● PROBLEM
Return the line that contains "passes the baton" plus every line after it to the end of the entries below, exactly as given, and stop there.

● INPUT DATA
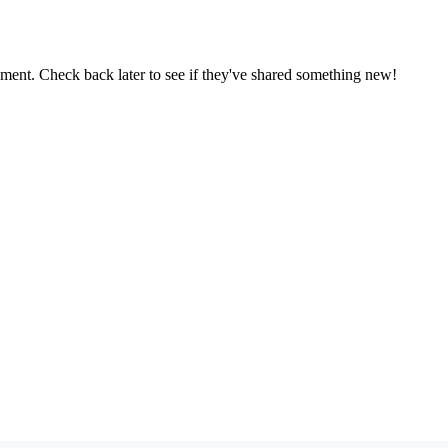
oment. Check back later to see if they've shared something new!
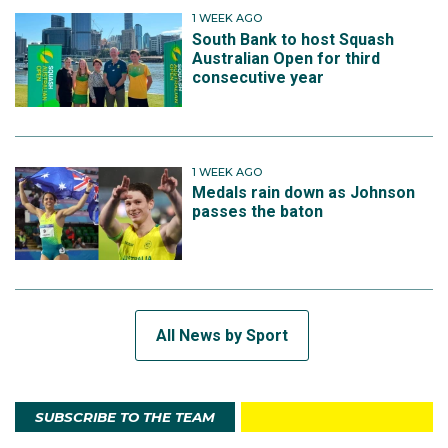
1 WEEK AGO
South Bank to host Squash
Australian Open for third
consecutive year
1 WEEK AGO
Medals rain down as Johnson
passes the baton
All News by Sport
SUBSCRIBE TO THE TEAM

● RESPONSE TO THE TASK
passes the baton
All News by Sport
SUBSCRIBE TO THE TEAM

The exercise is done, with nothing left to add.